US Treasury Building
July 06, 2016

A report released last week by the U.S. Department of the Treasury's Federal Insurance Office (FIO) concludes that the Terrorism Risk Insurance Program (TRIP) "remains an important mechanism in ensuring that terrorism risk insurance remains available and generally affordable in the United States."

The report is titled "Report on the Overall Effectiveness of the Terrorism Risk Insurance Program." It is called for by the Terrorism Risk Insurance Program Reauthorization Act of 2015.

"Viewed on a national basis, the coverage being made available is comprehensive and would likely not be possible in the absence of the Program," states part of the "Conclusion" section of the report. 

Data for the report was provided by all licensed commercial and surplus lines insurers, captive insurers, self-insurers, and other entities that receive direct earned premiums for TRIP-eligible lines of insurance.

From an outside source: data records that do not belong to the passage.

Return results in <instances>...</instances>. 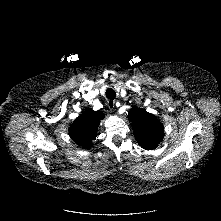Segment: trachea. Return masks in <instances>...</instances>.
I'll return each instance as SVG.
<instances>
[{"label": "trachea", "instance_id": "trachea-1", "mask_svg": "<svg viewBox=\"0 0 221 221\" xmlns=\"http://www.w3.org/2000/svg\"><path fill=\"white\" fill-rule=\"evenodd\" d=\"M106 97L109 99H115V97H116L115 91L112 88H108L106 90Z\"/></svg>", "mask_w": 221, "mask_h": 221}]
</instances>
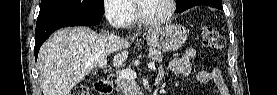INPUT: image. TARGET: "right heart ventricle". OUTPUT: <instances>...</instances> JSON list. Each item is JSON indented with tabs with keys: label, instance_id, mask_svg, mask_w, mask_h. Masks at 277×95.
Returning <instances> with one entry per match:
<instances>
[{
	"label": "right heart ventricle",
	"instance_id": "right-heart-ventricle-1",
	"mask_svg": "<svg viewBox=\"0 0 277 95\" xmlns=\"http://www.w3.org/2000/svg\"><path fill=\"white\" fill-rule=\"evenodd\" d=\"M134 21V17H133V15H132V13L130 14V17H129V19H128V22H133Z\"/></svg>",
	"mask_w": 277,
	"mask_h": 95
}]
</instances>
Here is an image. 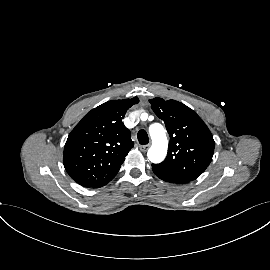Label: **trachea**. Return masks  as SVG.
I'll use <instances>...</instances> for the list:
<instances>
[{"label": "trachea", "mask_w": 270, "mask_h": 270, "mask_svg": "<svg viewBox=\"0 0 270 270\" xmlns=\"http://www.w3.org/2000/svg\"><path fill=\"white\" fill-rule=\"evenodd\" d=\"M137 137L140 144L142 145L148 144L149 137L145 130H140L137 134Z\"/></svg>", "instance_id": "1"}]
</instances>
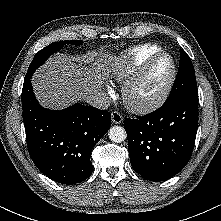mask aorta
Returning a JSON list of instances; mask_svg holds the SVG:
<instances>
[{
  "label": "aorta",
  "instance_id": "1",
  "mask_svg": "<svg viewBox=\"0 0 221 221\" xmlns=\"http://www.w3.org/2000/svg\"><path fill=\"white\" fill-rule=\"evenodd\" d=\"M109 138L115 143H121L126 139V131L121 126H113L109 130Z\"/></svg>",
  "mask_w": 221,
  "mask_h": 221
}]
</instances>
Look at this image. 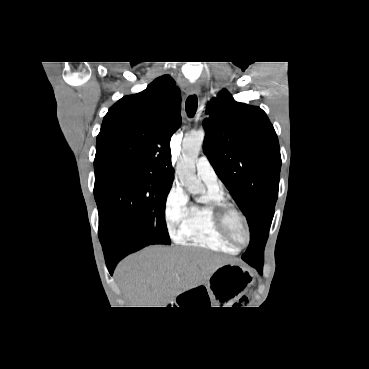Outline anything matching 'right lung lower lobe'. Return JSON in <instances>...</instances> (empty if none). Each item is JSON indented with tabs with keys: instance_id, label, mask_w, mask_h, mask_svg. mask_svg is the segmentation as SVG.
Returning <instances> with one entry per match:
<instances>
[{
	"instance_id": "right-lung-lower-lobe-1",
	"label": "right lung lower lobe",
	"mask_w": 369,
	"mask_h": 369,
	"mask_svg": "<svg viewBox=\"0 0 369 369\" xmlns=\"http://www.w3.org/2000/svg\"><path fill=\"white\" fill-rule=\"evenodd\" d=\"M147 246L134 236L119 234L102 243L103 252L110 274H113L116 264L126 255Z\"/></svg>"
}]
</instances>
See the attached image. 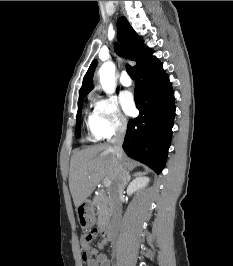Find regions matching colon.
<instances>
[{
    "mask_svg": "<svg viewBox=\"0 0 233 266\" xmlns=\"http://www.w3.org/2000/svg\"><path fill=\"white\" fill-rule=\"evenodd\" d=\"M98 235V231L97 229H92L91 231H89L87 234H85L83 236V241L86 242V243H89L90 241H92L93 239H95ZM82 251H83V254L85 257L87 256V252H86V249L82 247Z\"/></svg>",
    "mask_w": 233,
    "mask_h": 266,
    "instance_id": "5ec220e1",
    "label": "colon"
}]
</instances>
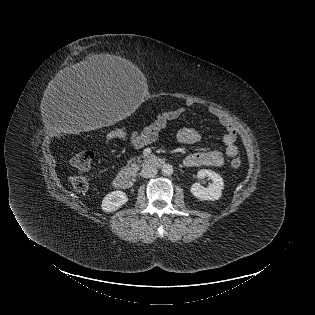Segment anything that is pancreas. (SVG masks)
Wrapping results in <instances>:
<instances>
[{
  "mask_svg": "<svg viewBox=\"0 0 315 315\" xmlns=\"http://www.w3.org/2000/svg\"><path fill=\"white\" fill-rule=\"evenodd\" d=\"M129 163H131L130 166H131L132 168H136V167H137V165H136L134 162H132V160H130ZM128 165H129V164H128Z\"/></svg>",
  "mask_w": 315,
  "mask_h": 315,
  "instance_id": "cf45deb5",
  "label": "pancreas"
}]
</instances>
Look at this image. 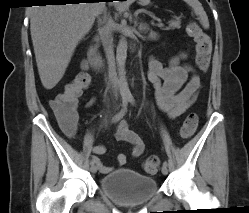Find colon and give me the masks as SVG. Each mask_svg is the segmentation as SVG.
<instances>
[{"label":"colon","mask_w":249,"mask_h":213,"mask_svg":"<svg viewBox=\"0 0 249 213\" xmlns=\"http://www.w3.org/2000/svg\"><path fill=\"white\" fill-rule=\"evenodd\" d=\"M187 33L196 42V64L202 72H205L210 62L211 40L196 22L188 24ZM90 81L87 73L79 72L71 82L65 85L64 91L50 101V107L61 123L71 126L76 122L77 100L89 87ZM197 124V115L188 114L180 128L181 137H190L195 132ZM142 167L146 173H155L159 167V159L156 156H150L145 159Z\"/></svg>","instance_id":"colon-1"}]
</instances>
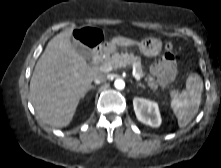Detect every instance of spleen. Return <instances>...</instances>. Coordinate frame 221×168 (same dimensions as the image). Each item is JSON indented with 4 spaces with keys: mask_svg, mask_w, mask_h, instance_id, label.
<instances>
[{
    "mask_svg": "<svg viewBox=\"0 0 221 168\" xmlns=\"http://www.w3.org/2000/svg\"><path fill=\"white\" fill-rule=\"evenodd\" d=\"M203 80L197 73H192L186 80V90L171 100V108L180 128L185 127L196 115L201 103Z\"/></svg>",
    "mask_w": 221,
    "mask_h": 168,
    "instance_id": "1",
    "label": "spleen"
}]
</instances>
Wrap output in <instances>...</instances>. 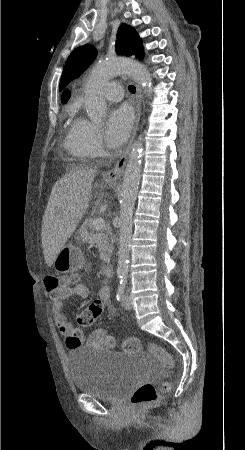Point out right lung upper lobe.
<instances>
[{"label":"right lung upper lobe","instance_id":"cb5924a9","mask_svg":"<svg viewBox=\"0 0 245 450\" xmlns=\"http://www.w3.org/2000/svg\"><path fill=\"white\" fill-rule=\"evenodd\" d=\"M69 97H70V93L68 90H66L62 95V103H66L68 101Z\"/></svg>","mask_w":245,"mask_h":450}]
</instances>
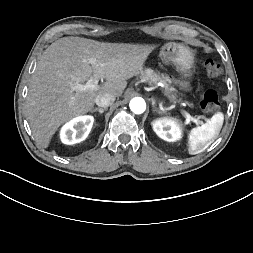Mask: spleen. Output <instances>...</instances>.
Returning <instances> with one entry per match:
<instances>
[{
    "mask_svg": "<svg viewBox=\"0 0 253 253\" xmlns=\"http://www.w3.org/2000/svg\"><path fill=\"white\" fill-rule=\"evenodd\" d=\"M224 115L218 112L205 124L193 128L188 136V153L195 155L203 152L207 145L220 133Z\"/></svg>",
    "mask_w": 253,
    "mask_h": 253,
    "instance_id": "1",
    "label": "spleen"
}]
</instances>
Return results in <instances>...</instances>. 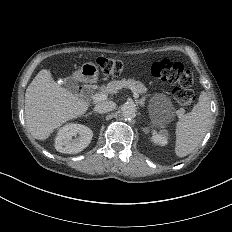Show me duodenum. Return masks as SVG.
Here are the masks:
<instances>
[{
	"label": "duodenum",
	"mask_w": 232,
	"mask_h": 232,
	"mask_svg": "<svg viewBox=\"0 0 232 232\" xmlns=\"http://www.w3.org/2000/svg\"><path fill=\"white\" fill-rule=\"evenodd\" d=\"M79 92L81 93L82 92V90H83V88L81 87V86H79Z\"/></svg>",
	"instance_id": "duodenum-1"
}]
</instances>
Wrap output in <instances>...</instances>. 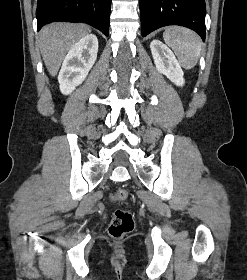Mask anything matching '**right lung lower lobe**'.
Returning a JSON list of instances; mask_svg holds the SVG:
<instances>
[{"label":"right lung lower lobe","mask_w":247,"mask_h":280,"mask_svg":"<svg viewBox=\"0 0 247 280\" xmlns=\"http://www.w3.org/2000/svg\"><path fill=\"white\" fill-rule=\"evenodd\" d=\"M111 0H38V30L53 21L86 22L109 34Z\"/></svg>","instance_id":"1"}]
</instances>
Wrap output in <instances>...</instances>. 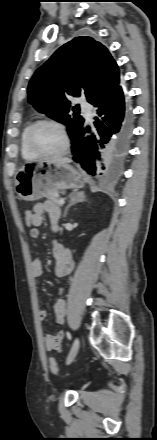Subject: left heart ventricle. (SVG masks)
<instances>
[{"mask_svg":"<svg viewBox=\"0 0 157 440\" xmlns=\"http://www.w3.org/2000/svg\"><path fill=\"white\" fill-rule=\"evenodd\" d=\"M35 146L47 153L57 152L62 149L64 140L58 128L52 125H41L34 134Z\"/></svg>","mask_w":157,"mask_h":440,"instance_id":"1","label":"left heart ventricle"}]
</instances>
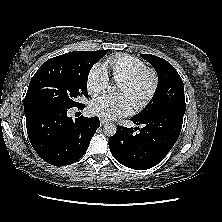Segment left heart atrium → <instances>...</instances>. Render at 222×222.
Segmentation results:
<instances>
[{
  "label": "left heart atrium",
  "instance_id": "39dd6f15",
  "mask_svg": "<svg viewBox=\"0 0 222 222\" xmlns=\"http://www.w3.org/2000/svg\"><path fill=\"white\" fill-rule=\"evenodd\" d=\"M90 108L93 114L105 120H115L129 114L132 103L125 95H105L95 99Z\"/></svg>",
  "mask_w": 222,
  "mask_h": 222
}]
</instances>
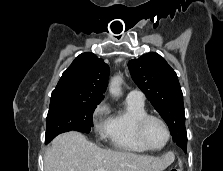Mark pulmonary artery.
Returning <instances> with one entry per match:
<instances>
[{
	"mask_svg": "<svg viewBox=\"0 0 223 171\" xmlns=\"http://www.w3.org/2000/svg\"><path fill=\"white\" fill-rule=\"evenodd\" d=\"M127 98L144 102V94L140 90H137V89H133L129 91Z\"/></svg>",
	"mask_w": 223,
	"mask_h": 171,
	"instance_id": "e3ab8cb5",
	"label": "pulmonary artery"
}]
</instances>
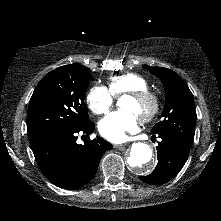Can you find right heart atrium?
Segmentation results:
<instances>
[{
  "instance_id": "obj_1",
  "label": "right heart atrium",
  "mask_w": 221,
  "mask_h": 221,
  "mask_svg": "<svg viewBox=\"0 0 221 221\" xmlns=\"http://www.w3.org/2000/svg\"><path fill=\"white\" fill-rule=\"evenodd\" d=\"M86 103L94 114H104L113 105L114 96L105 86L95 85L88 91Z\"/></svg>"
}]
</instances>
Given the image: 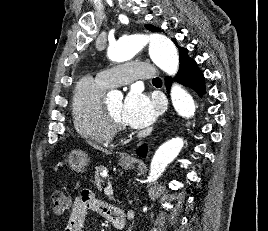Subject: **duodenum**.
Segmentation results:
<instances>
[{"label":"duodenum","mask_w":268,"mask_h":231,"mask_svg":"<svg viewBox=\"0 0 268 231\" xmlns=\"http://www.w3.org/2000/svg\"><path fill=\"white\" fill-rule=\"evenodd\" d=\"M110 221L116 228H123L125 226V216L121 209H112Z\"/></svg>","instance_id":"410a0bca"}]
</instances>
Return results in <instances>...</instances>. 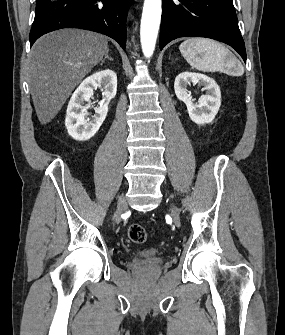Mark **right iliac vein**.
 Returning <instances> with one entry per match:
<instances>
[{
	"mask_svg": "<svg viewBox=\"0 0 285 335\" xmlns=\"http://www.w3.org/2000/svg\"><path fill=\"white\" fill-rule=\"evenodd\" d=\"M126 209H127V205H126L125 196L122 194L118 198V213L121 214L125 212ZM118 220H120V217H118Z\"/></svg>",
	"mask_w": 285,
	"mask_h": 335,
	"instance_id": "63e3f726",
	"label": "right iliac vein"
}]
</instances>
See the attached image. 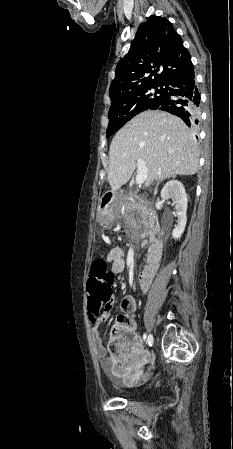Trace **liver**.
<instances>
[{
	"label": "liver",
	"instance_id": "liver-1",
	"mask_svg": "<svg viewBox=\"0 0 233 449\" xmlns=\"http://www.w3.org/2000/svg\"><path fill=\"white\" fill-rule=\"evenodd\" d=\"M141 159L148 168L145 185L174 175H192L199 167L194 133L170 113L149 110L131 119L112 139L108 182L113 191L131 178Z\"/></svg>",
	"mask_w": 233,
	"mask_h": 449
}]
</instances>
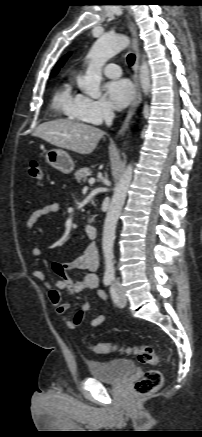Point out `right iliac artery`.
Returning <instances> with one entry per match:
<instances>
[{"mask_svg":"<svg viewBox=\"0 0 202 437\" xmlns=\"http://www.w3.org/2000/svg\"><path fill=\"white\" fill-rule=\"evenodd\" d=\"M111 281H112V278H110V277H105L103 280L105 286L110 285Z\"/></svg>","mask_w":202,"mask_h":437,"instance_id":"82829eb1","label":"right iliac artery"}]
</instances>
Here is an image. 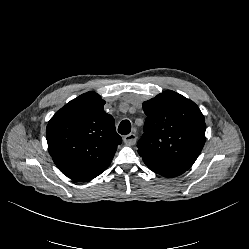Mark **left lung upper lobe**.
<instances>
[{
    "label": "left lung upper lobe",
    "mask_w": 249,
    "mask_h": 249,
    "mask_svg": "<svg viewBox=\"0 0 249 249\" xmlns=\"http://www.w3.org/2000/svg\"><path fill=\"white\" fill-rule=\"evenodd\" d=\"M143 110L147 117L137 146L144 163L188 170L205 143L206 124L198 106L167 90L145 101Z\"/></svg>",
    "instance_id": "obj_1"
}]
</instances>
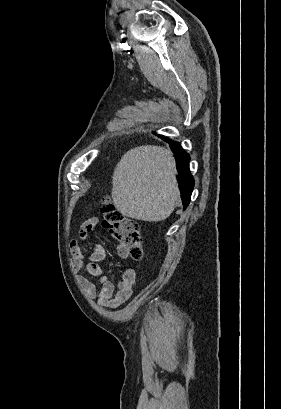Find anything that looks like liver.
<instances>
[{
	"instance_id": "liver-1",
	"label": "liver",
	"mask_w": 281,
	"mask_h": 409,
	"mask_svg": "<svg viewBox=\"0 0 281 409\" xmlns=\"http://www.w3.org/2000/svg\"><path fill=\"white\" fill-rule=\"evenodd\" d=\"M176 164L163 146H136L123 154L114 168L112 198L123 217L164 221L179 198Z\"/></svg>"
}]
</instances>
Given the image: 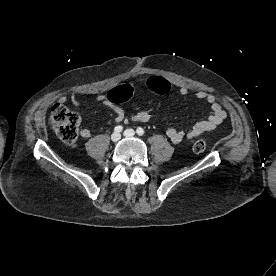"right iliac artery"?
<instances>
[{
	"label": "right iliac artery",
	"instance_id": "right-iliac-artery-1",
	"mask_svg": "<svg viewBox=\"0 0 276 276\" xmlns=\"http://www.w3.org/2000/svg\"><path fill=\"white\" fill-rule=\"evenodd\" d=\"M123 130V127L121 125H118L114 128V131L117 133H120Z\"/></svg>",
	"mask_w": 276,
	"mask_h": 276
}]
</instances>
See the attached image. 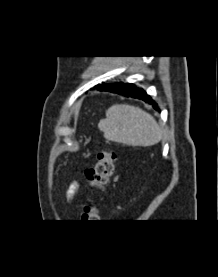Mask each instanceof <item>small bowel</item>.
Wrapping results in <instances>:
<instances>
[{
	"instance_id": "small-bowel-1",
	"label": "small bowel",
	"mask_w": 218,
	"mask_h": 277,
	"mask_svg": "<svg viewBox=\"0 0 218 277\" xmlns=\"http://www.w3.org/2000/svg\"><path fill=\"white\" fill-rule=\"evenodd\" d=\"M80 184L79 182H73L68 190H67V198L68 200H72L74 199V197L76 196L78 190H79Z\"/></svg>"
}]
</instances>
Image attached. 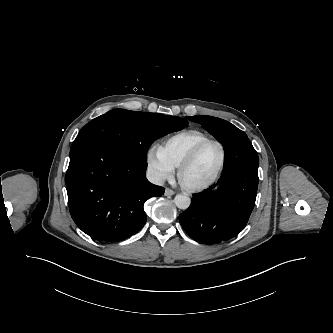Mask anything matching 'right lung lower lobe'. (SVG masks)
Listing matches in <instances>:
<instances>
[{
  "instance_id": "98d812e1",
  "label": "right lung lower lobe",
  "mask_w": 333,
  "mask_h": 333,
  "mask_svg": "<svg viewBox=\"0 0 333 333\" xmlns=\"http://www.w3.org/2000/svg\"><path fill=\"white\" fill-rule=\"evenodd\" d=\"M147 164L107 145L71 146L65 176L68 205L77 226L94 239L117 242L137 233L147 220L144 203L164 194L148 182Z\"/></svg>"
}]
</instances>
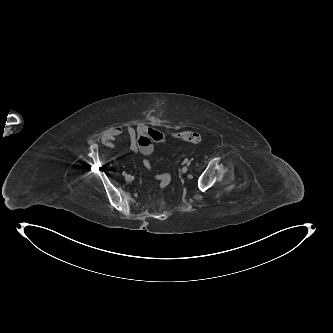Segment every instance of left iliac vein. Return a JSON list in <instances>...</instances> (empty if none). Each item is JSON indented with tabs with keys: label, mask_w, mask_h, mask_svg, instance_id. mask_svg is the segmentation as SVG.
<instances>
[{
	"label": "left iliac vein",
	"mask_w": 333,
	"mask_h": 333,
	"mask_svg": "<svg viewBox=\"0 0 333 333\" xmlns=\"http://www.w3.org/2000/svg\"><path fill=\"white\" fill-rule=\"evenodd\" d=\"M188 170V167L187 166H184L182 169H181V173H186Z\"/></svg>",
	"instance_id": "obj_1"
}]
</instances>
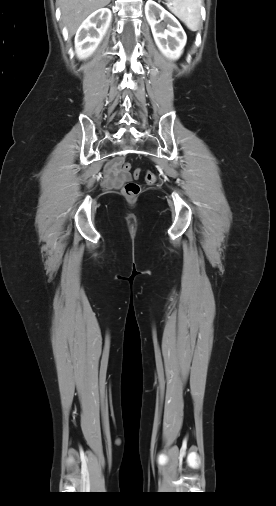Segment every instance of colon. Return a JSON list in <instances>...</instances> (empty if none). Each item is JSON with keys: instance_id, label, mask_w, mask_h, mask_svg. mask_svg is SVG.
<instances>
[{"instance_id": "obj_1", "label": "colon", "mask_w": 276, "mask_h": 506, "mask_svg": "<svg viewBox=\"0 0 276 506\" xmlns=\"http://www.w3.org/2000/svg\"><path fill=\"white\" fill-rule=\"evenodd\" d=\"M116 166L124 172H127L131 169V165L129 163L118 162V163H116ZM141 174H142V170L136 169L134 171V178L135 179L139 178L141 176ZM145 181L149 184L156 183V181H157L156 174L151 171H147L145 173ZM122 192L126 198L133 200L139 195L140 187L135 181H129V182L125 183V185L122 189Z\"/></svg>"}]
</instances>
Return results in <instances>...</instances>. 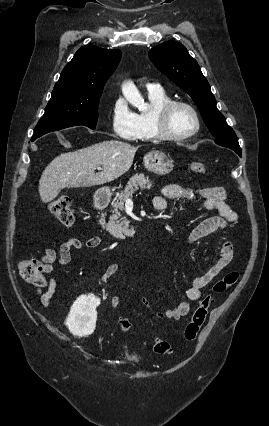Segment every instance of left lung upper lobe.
Here are the masks:
<instances>
[{"instance_id": "5c2ea615", "label": "left lung upper lobe", "mask_w": 269, "mask_h": 426, "mask_svg": "<svg viewBox=\"0 0 269 426\" xmlns=\"http://www.w3.org/2000/svg\"><path fill=\"white\" fill-rule=\"evenodd\" d=\"M153 64L196 103L202 118L220 146L241 149L233 129L216 107V100L196 60L177 41H167L149 51Z\"/></svg>"}]
</instances>
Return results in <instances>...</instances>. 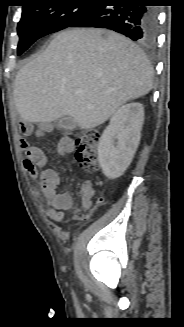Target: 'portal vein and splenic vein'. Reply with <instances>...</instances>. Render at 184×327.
<instances>
[{"instance_id": "obj_1", "label": "portal vein and splenic vein", "mask_w": 184, "mask_h": 327, "mask_svg": "<svg viewBox=\"0 0 184 327\" xmlns=\"http://www.w3.org/2000/svg\"><path fill=\"white\" fill-rule=\"evenodd\" d=\"M76 94L77 95H82L83 94V91L82 90H77Z\"/></svg>"}]
</instances>
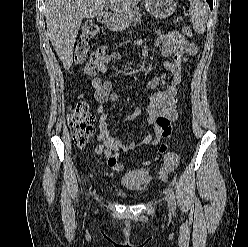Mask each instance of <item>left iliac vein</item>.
Here are the masks:
<instances>
[{"label": "left iliac vein", "mask_w": 248, "mask_h": 247, "mask_svg": "<svg viewBox=\"0 0 248 247\" xmlns=\"http://www.w3.org/2000/svg\"><path fill=\"white\" fill-rule=\"evenodd\" d=\"M165 200H166L168 206L171 208V199L169 197L168 191L166 192Z\"/></svg>", "instance_id": "obj_1"}]
</instances>
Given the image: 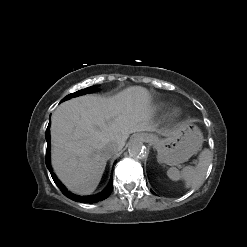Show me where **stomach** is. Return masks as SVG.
<instances>
[{
	"label": "stomach",
	"mask_w": 247,
	"mask_h": 247,
	"mask_svg": "<svg viewBox=\"0 0 247 247\" xmlns=\"http://www.w3.org/2000/svg\"><path fill=\"white\" fill-rule=\"evenodd\" d=\"M202 143L203 135L200 129L191 122L181 123L166 138H154L158 161L170 166L186 162L198 152Z\"/></svg>",
	"instance_id": "obj_1"
}]
</instances>
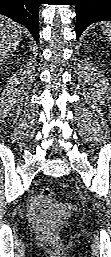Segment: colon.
I'll list each match as a JSON object with an SVG mask.
<instances>
[{
    "instance_id": "colon-1",
    "label": "colon",
    "mask_w": 111,
    "mask_h": 257,
    "mask_svg": "<svg viewBox=\"0 0 111 257\" xmlns=\"http://www.w3.org/2000/svg\"><path fill=\"white\" fill-rule=\"evenodd\" d=\"M52 197H53V190L49 187H42L36 198V202L42 206L47 204L56 208L57 210L61 209V207L58 204H55L53 202Z\"/></svg>"
}]
</instances>
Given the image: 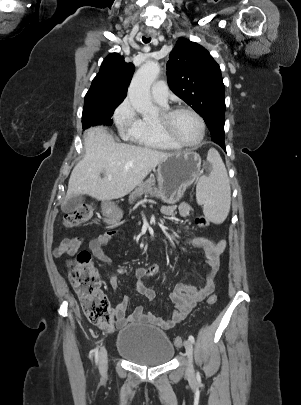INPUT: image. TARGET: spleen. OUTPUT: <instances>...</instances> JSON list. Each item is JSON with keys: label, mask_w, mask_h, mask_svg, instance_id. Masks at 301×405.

For the 2016 report, the data was provided on a voluntary basis.

TRIP-eligible lines in 2015 generated roughly $206 billion, or about 72 percent of all commercial direct earned premiums written by 796 insurers, many with multiple subsidiaries.

FIO received data from 52 captive insurers and 8 risk retention groups. The report found that  

... of the total TRIP-eligible premium reported by captive insurers, approximately 23 percent is for property coverage, 53 percent is for liability coverage, and 24 percent is for workers’ compensation. [Footnote omitted.] Within these amounts in the aggregate, 12 percent of all reported captive insurance premium is in connection with standalone terrorism risk policies—a greater percentage than the 2.5 percent indicated by the other reporting insurers.... Many captive insurers also purchased a substantial amount of reinsurance to cover terrorism risk. Approximately 88 percent of captive insurers reported the purchase of some amount of reinsurance that would cover an act of terrorism certified under TRIA.

Other report conclusions are as follows.

  • Despite some regional differences, premiums for terrorism risk insurance generally remained a relatively small percentage of total premiums for TRIP-eligible lines policies as a whole, and in many cases insurers reported that coverage was provided for a premium as low as $0.

  • Recent information from the credit rating agencies indicated that insurers have been seeking to lower net terrorism exposures. The data collected by Treasury is consistent with this observation. This reduction in concentration of exposure, coupled with the current structure of the Program, indicates that an extremely large terrorism event would be necessary to trigger federal payments under the Program that would not be entirely recovered through the recoupment mechanism.

  • No evidence indicates that coverage would be more available in the absence of the Program. Instead, costs would presumably increase and availability decrease in certain areas.

  • Continued evaluations will be made to focus on whether the terrorism risk insurance market is operating in a manner that allows coverage to be available and affordable to all commercial segments of the economy.

Treasury suggested that the observations supported by the data may change when more comprehensive data is obtained in the coming years. A proposed rule to require mandatory submission of information by insurers beginning in calendar year 2017 was published by Treasury in April 2016.